Figure 6. Infiltrating monocytic cells are increasingly associated with Aβ plaque and cellular uptake of Aβ.

(A–F) Fluorescent micrographs of hippocampal and cortical plaques from 7-month-old mice. Sections were immunolabeled for ACE (green), CD45 (red), human Aβ (4G8; cyan), and nuclei (DAPI; blue). A–D show the composite picture and images from the individual color channels. (A) In AD⁺ACE^WT/WT brains, the plaques were generally larger and composed of highly aggregated Aβ. CD45^hiACE^lo cells were colocalized with amyloid plaques. (B and C) In AD⁺ACE^10/10 mice, the plaques were generally smaller and had a more diffuse morphology. CD45^hiACE^hi infiltrating monocyte–derived macrophages were more frequently present in the vicinity of amyloid plaques. ACE was also expressed in the brain by resident CD45^lo-intermedACE^hi microglia. In AD⁺ACE^10/10 mice, infiltrating monocytes expressed high levels of ACE (arrowheads). (D) Cortical region from an AD⁺ACE^10/WT mouse showed increased CD45^hiACE^hi infiltrating macrophages at the amyloid lesion site.

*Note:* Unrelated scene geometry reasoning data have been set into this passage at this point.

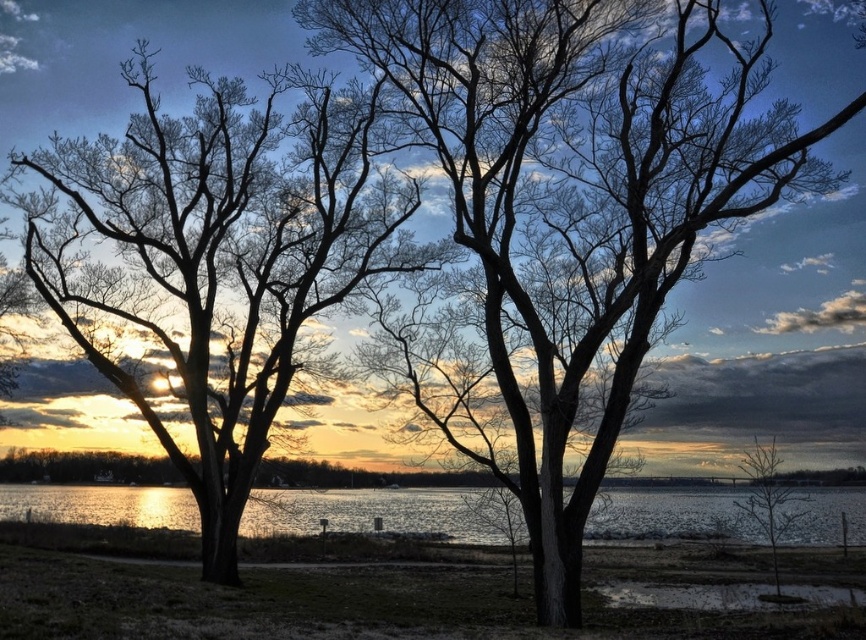 Can you confirm if glistening water at center is bigger than bare branches at lower right?

Yes.

Is glistening water at center taller than bare branches at lower right?

Indeed, glistening water at center has a greater height compared to bare branches at lower right.

The image size is (866, 640). What do you see at coordinates (372, 513) in the screenshot?
I see `glistening water at center` at bounding box center [372, 513].

Locate an element on the screen. The width and height of the screenshot is (866, 640). glistening water at center is located at coordinates (372, 513).

From the picture: Is silhouette bark tree at center taller than smooth bark tree at center?

No, silhouette bark tree at center is not taller than smooth bark tree at center.

Locate an element on the screen. Image resolution: width=866 pixels, height=640 pixels. silhouette bark tree at center is located at coordinates (576, 196).

Is point (352, 108) in front of point (773, 538)?

Yes, it is.

Who is taller, smooth bark tree at center or bare branches at lower right?

Standing taller between the two is smooth bark tree at center.

At what (x,y) coordinates should I click in order to perform the action: click on smooth bark tree at center. Please return your answer as a coordinate pair (x, y). The image size is (866, 640). Looking at the image, I should click on (217, 253). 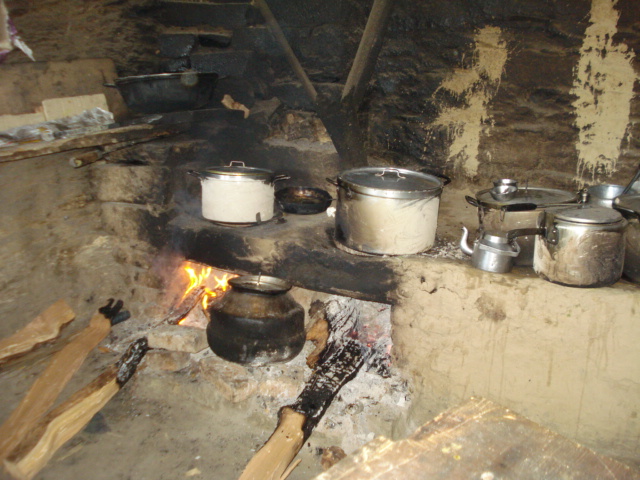 Find the location of a particular element. The height and width of the screenshot is (480, 640). blackened brick wall is located at coordinates (408, 89), (329, 44), (260, 69). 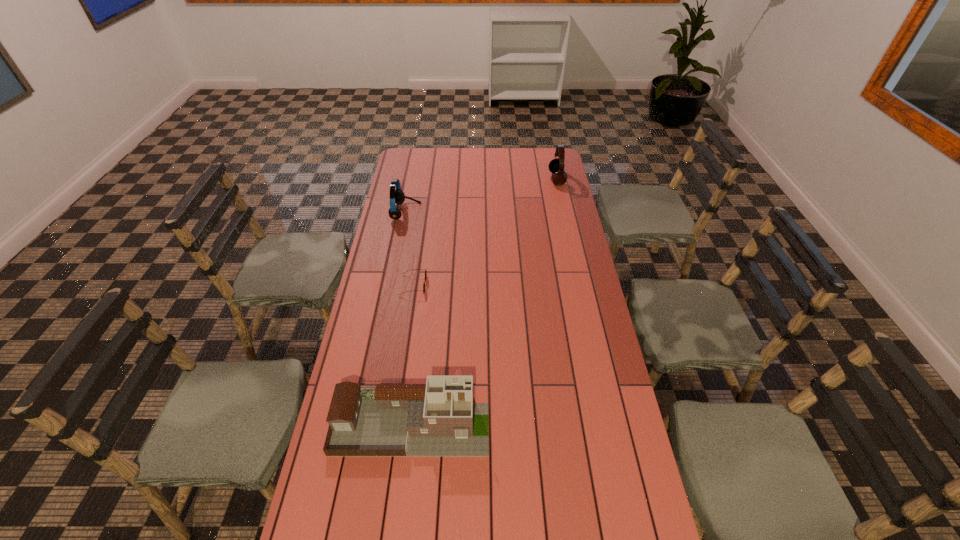 Identify the location of free space at the left edge of the desktop. (323, 500).

At what (x,y) coordinates should I click in order to perform the action: click on free space at the right edge of the desktop. Please return your answer as a coordinate pair (x, y). This screenshot has height=540, width=960. Looking at the image, I should click on (626, 530).

This screenshot has width=960, height=540. I want to click on free space between the third farthest object and the nearest object, so click(x=412, y=355).

At what (x,y) coordinates should I click in order to perform the action: click on vacant space that is in between the dollhouse and the left headset. Please return your answer as a coordinate pair (x, y). The height and width of the screenshot is (540, 960). Looking at the image, I should click on (408, 318).

I want to click on vacant region between the farthest object and the dollhouse, so click(484, 302).

The height and width of the screenshot is (540, 960). I want to click on vacant area that lies between the nearer headset and the shortest object, so click(x=410, y=248).

The image size is (960, 540). What are the coordinates of `free space between the shortest object and the second farthest object` in the screenshot? It's located at (410, 248).

Locate an element on the screen. The height and width of the screenshot is (540, 960). free space between the nearest object and the farther headset is located at coordinates coord(484,302).

The width and height of the screenshot is (960, 540). I want to click on free spot between the third nearest object and the nearest object, so click(408, 318).

The height and width of the screenshot is (540, 960). I want to click on vacant area between the sunglasses and the dollhouse, so coord(412,355). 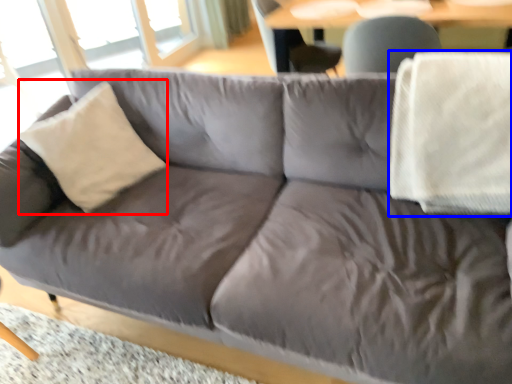 Question: Which object is further to the camera taking this photo, throw pillow (highlighted by a red box) or blanket (highlighted by a blue box)?

Choices:
 (A) throw pillow
 (B) blanket

Answer: (A)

Colocalization of CD45^hiACE^hi cells and intracellular Aβ immunoreactivity (arrows in insert) were observed, indicating cellular uptake of Aβ. (E and F) Enlargements of boxed areas in A and B. (F) In the AD⁺ACE^10/10 plaque region, macrophages (MΦ) and microglia (MG) overexpressed ACE. Internalization of Aβ (white) by plaque-associated CD45^hiACE^hi macrophages was observed. (G) Multichannel image shows recruitment of blood-derived IBA1⁺ (green) CD45^hi (red) macrophages to 6E10⁺ plaque (cyan) in AD⁺ACE^10/10 brain. Scale bars: 10 μm. (H) Quantitation of IBA1⁺CD45^hi immunoreactive area. (I) The ratio of IBA1⁺CD45^hi area to the 6E10-immunoreactive area showed a significant increase (2.3-fold) in the number of macrophages per plaque area in AD⁺ACE^10/10 versus that observed in AD⁺ACE^WT/WT mice. *P < 0.05.